日本人が最も多く罹るがん、それが胃がんです。しかし、がんによる死亡者数の第1位は肺がんなのです。つまり胃がんは、肺がんに比べると生存率の高いがんでもあります。胃がんの生存率は、がんの深さや転移の状況によって変わります。そして、その目安になるのがステージです。
今回は、 胃がん の ステージ の症状や治療法について分かり易く説明します。
ステージ別の胃がんの症状と治療法
ステージ1
最も生存率が高いのはステージ1で、いわゆる「早期がん」ですね。1A期はがんが粘膜下層でとどまっていてリンパ節への転移が無い状態です。1B期はリンパ節に若干の転移があり、A期が進行した状態です。

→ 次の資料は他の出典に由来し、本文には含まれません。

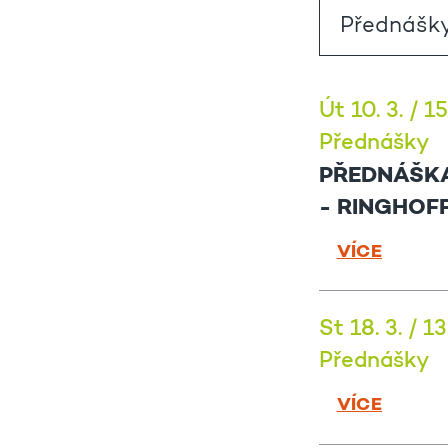
Út 10. 3. / 1
Přednášky
PŘEDNÁŠKA
- RINGHOF
VÍCE
St 18. 3. / 1
Přednášky
VÍCE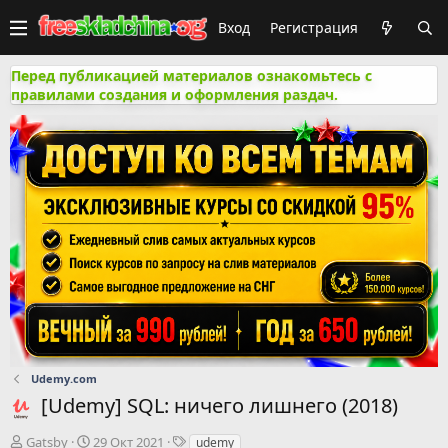
Вход
Регистрация
Перед публикацией материалов ознакомьтесь с
правилами создания и оформления раздач.
Udemy.com
[Udemy] SQL: ничего лишнего (2018)
А
Д
Т
Gatsby
29 Окт 2021
udemy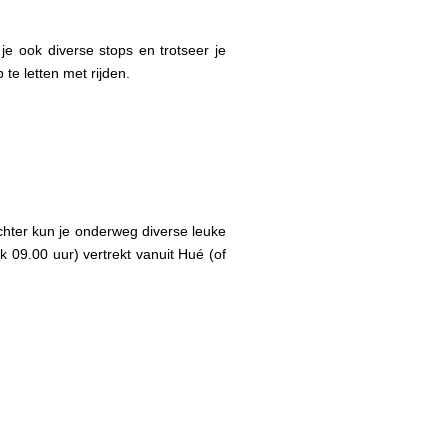
je ook diverse stops en trotseer je
te letten met rijden.
Echter kun je onderweg diverse leuke
jk 09.00 uur) vertrekt vanuit Hué (of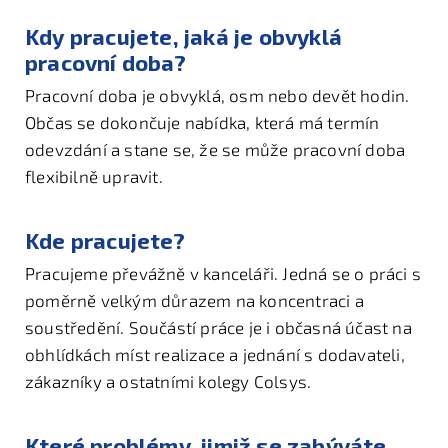
Kdy pracujete, jaká je obvyklá
pracovní doba?
Pracovní doba je obvyklá, osm nebo devět hodin.
Občas se dokončuje nabídka, která má termín
odevzdání a stane se, že se může pracovní doba
flexibilně upravit.
Kde pracujete?
Pracujeme převážně v kanceláři. Jedná se o práci s
poměrně velkým důrazem na koncentraci a
soustředění. Součástí práce je i občasná účast na
obhlídkách míst realizace a jednání s dodavateli,
zákazníky a ostatními kolegy Colsys.
Které problémy, jimiž se zabýváte,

しかし厄介なことにがんが然程進行していない分、自覚症状が殆ど無いのです。なので、素人がこの段階で胃がんの兆候を発見するのは非常に困難です。敢えて症状を挙げるとするなら、下記の症状です。
- 吐き気
- 食欲不振
- ゲップがよく出る
- 貧血気味
しかし、これらの症状から胃がんの兆候を連想する人はほとんどいないでしょう。ですので、定期的に胃がんの検診を受けることが必要なのです。

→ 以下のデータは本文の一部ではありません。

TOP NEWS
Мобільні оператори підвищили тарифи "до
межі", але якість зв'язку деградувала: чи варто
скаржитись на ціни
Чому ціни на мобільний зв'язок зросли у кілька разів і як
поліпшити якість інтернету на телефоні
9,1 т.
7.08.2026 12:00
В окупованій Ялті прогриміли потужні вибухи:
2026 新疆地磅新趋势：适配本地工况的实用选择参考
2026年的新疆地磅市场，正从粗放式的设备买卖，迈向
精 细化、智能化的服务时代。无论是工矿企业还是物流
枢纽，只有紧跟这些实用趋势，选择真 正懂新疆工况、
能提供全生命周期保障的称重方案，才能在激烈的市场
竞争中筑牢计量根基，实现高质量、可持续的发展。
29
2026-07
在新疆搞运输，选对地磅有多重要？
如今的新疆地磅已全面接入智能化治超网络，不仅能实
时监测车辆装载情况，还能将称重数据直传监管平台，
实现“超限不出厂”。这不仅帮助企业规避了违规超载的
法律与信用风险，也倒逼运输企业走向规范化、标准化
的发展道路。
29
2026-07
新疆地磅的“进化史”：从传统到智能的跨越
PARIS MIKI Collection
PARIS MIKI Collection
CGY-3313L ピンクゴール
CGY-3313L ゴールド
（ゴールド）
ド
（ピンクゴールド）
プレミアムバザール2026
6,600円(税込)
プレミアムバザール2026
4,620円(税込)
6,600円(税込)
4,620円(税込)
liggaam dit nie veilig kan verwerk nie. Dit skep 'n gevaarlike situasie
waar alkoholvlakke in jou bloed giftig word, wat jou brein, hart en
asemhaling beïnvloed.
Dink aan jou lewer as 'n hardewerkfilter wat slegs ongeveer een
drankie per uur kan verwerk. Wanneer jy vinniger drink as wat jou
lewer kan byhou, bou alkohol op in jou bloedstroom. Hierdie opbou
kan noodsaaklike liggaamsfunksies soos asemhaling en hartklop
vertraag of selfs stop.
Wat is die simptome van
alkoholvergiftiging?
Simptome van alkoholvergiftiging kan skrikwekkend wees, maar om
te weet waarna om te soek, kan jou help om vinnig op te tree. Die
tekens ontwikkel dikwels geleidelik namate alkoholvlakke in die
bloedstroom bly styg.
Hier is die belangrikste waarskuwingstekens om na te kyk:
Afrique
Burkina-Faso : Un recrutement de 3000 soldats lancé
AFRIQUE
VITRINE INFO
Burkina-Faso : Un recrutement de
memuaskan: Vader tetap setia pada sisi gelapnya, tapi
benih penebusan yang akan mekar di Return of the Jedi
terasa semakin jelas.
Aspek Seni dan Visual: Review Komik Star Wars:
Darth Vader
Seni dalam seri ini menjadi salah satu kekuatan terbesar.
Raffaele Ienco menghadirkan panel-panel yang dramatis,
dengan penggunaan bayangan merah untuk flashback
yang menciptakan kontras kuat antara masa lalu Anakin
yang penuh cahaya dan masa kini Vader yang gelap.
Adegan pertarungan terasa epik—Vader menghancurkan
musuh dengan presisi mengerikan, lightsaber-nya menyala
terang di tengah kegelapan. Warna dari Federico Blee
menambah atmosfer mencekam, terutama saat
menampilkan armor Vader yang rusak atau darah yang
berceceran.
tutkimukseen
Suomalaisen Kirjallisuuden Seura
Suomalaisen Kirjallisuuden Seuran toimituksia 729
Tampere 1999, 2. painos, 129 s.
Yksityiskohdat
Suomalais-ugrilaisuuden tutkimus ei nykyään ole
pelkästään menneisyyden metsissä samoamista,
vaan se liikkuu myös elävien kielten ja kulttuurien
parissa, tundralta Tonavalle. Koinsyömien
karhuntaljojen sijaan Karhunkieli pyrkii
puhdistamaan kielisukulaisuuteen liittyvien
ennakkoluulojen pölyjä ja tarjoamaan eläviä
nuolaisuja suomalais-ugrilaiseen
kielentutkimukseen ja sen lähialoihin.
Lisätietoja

ステージ1の治療法としては、1A期では外科的な手術ではなく、内視鏡による処置が一般的です。1B期になると胃の3分の2を切除し、リンパ節転移がある場合は周りのリンパ節も切除する外科手術が必要になります。
ステージ2
ステージ2の段階になると、「進行がん」になります。2A期はリンパ節転移がなく、がんが胃の筋層もしくは漿膜下層にとどまっている状態。2Bになると、リンパ節に1~2個程度の転移がある状態。
初期症状はステージ1とほぼ同じですが、胃の痛みを感じるようになり、場合によっては腰痛を発症することがあります。更にがんが進行すると、食事の時に様々な症状が現れてきます。
- 食べ物がつかえてしまう
- 胃が重く感じるようになる
- 体重が減る
こういった症状によって食欲が減退していきますので、食事で栄養を摂取できなくなってしまいます。その結果体力が衰えて免疫力が低下し、がんを進行させてしまいます。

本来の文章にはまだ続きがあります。